Concerning land reform, the report noted that the failure to settle all the Internally Displaced Persons remains an important indicator of the challenges facing implementation. This is coupled by the failure of the President Kibaki to gazette the names of appointees to the National Land Commission in good time.

Poverty and inequality and efforts to combat regional development imbalances have not been successful. The most promising efforts are related to constitutional provisions on county governments and Vision 2030 development initiatives.

Regarding youth unemployment, the South report recalled the KNDR recommendation that efforts be made to generate an average of 740,000 new jobs each year from 2008. The first efforts to do so comprised short-term interventions and initiatives which have been beset by allegations of corruption.

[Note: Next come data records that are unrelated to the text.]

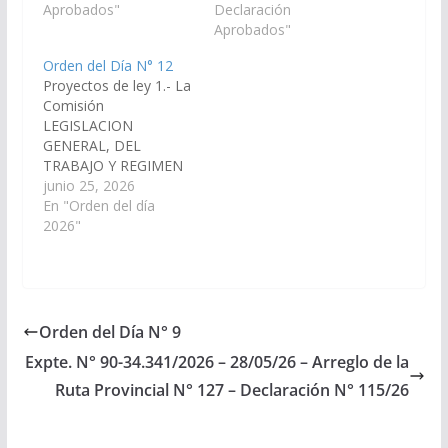
Secretaría de Obras
Aprobados"
Provincial, a través de
Declaración
Públicas, disponga las
los Ministerios de
Aprobados"
medidas y recursos
Educación Cultura
Orden del Día N° 12
necesarios para la
Ciencia y Tecnología y
Proyectos de ley 1.- La
construcción de un
de Salud Pública,
Comisión
tinglado para la
dispongan la creación
LEGISLACION
cubierta de patio,
y funcionamiento de
GENERAL, DEL
incluyendo reparación
Gabinete
TRABAJO Y REGIMEN
y acondicionamiento…
Psicopedagógico
PREVISIONAL, ha
junio 25, 2026
Interdisciplinario en la
considerado ha
En "Orden del día
Escuela Nº 4390
considerado el
2026"
"Don…
Proyecto de Ley
nuevamente en
Revisión, por el cual se
incorpora el artículo 72
bis al Código
Orden del Día N° 9
Contravencional de la
Expte. N° 90-34.341/2026 – 28/05/26 – Arreglo de la
Provincia (Ley 7135); y,
por las razones que
Ruta Provincial N° 127 – Declaración N° 115/26
dará el miembro
informante,…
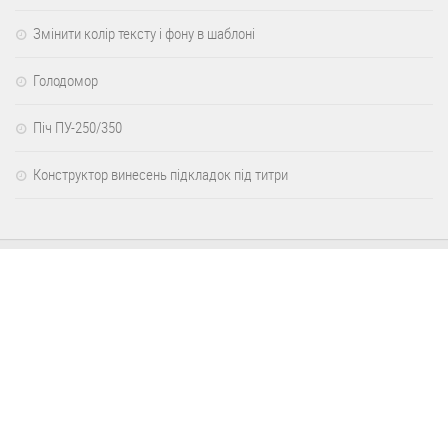
Змінити колір тексту і фону в шаблоні
Голодомор
Піч ПУ-250/350
Конструктор винесень підкладок під титри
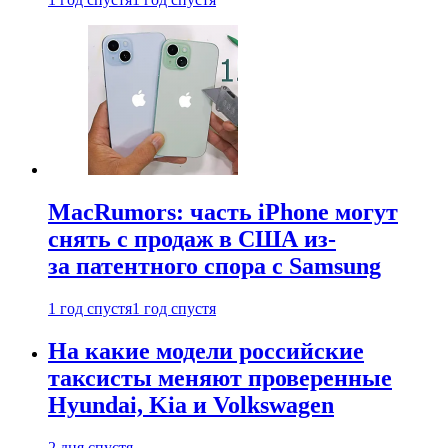
MacRumors: часть iPhone могут
снять с продаж в США из-
за патентного спора с Samsung
1 год спустя
1 год спустя
На какие модели российские
таксисты меняют проверенные
Hyundai, Kia и Volkswagen
2 дня спустя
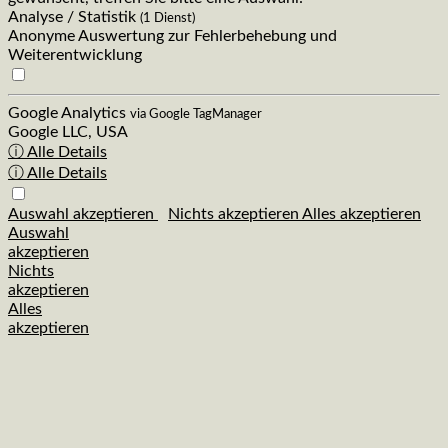
Analyse / Statistik
(1 Dienst)
Anonyme Auswertung zur Fehlerbehebung und
Weiterentwicklung
Google Analytics
via Google TagManager
Google LLC, USA
ⓘ Alle Details
ⓘ Alle Details
Auswahl akzeptieren
Nichts akzeptieren
Alles akzeptieren
Auswahl
akzeptieren
Nichts
akzeptieren
Alles
akzeptieren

The South report found that inter-community relations had improved, but there had been no coherent policy or approach on which to anchor gains, or even address ethnic inequalities. The fight against corruption had also not registered much success. The report noted that the lack of political commitment to deal with politically powerful individuals involved in corruption was a major challenge to the fight against impunity.

The South report concluded that the successful review of the constitution had laid a strong foundation for institutional renewal. Progress in some areas of Agenda Item 4 had not, however, been matched by others and that change within some institutions, critical for securing peace at the general election and a smooth transition, remain outstanding.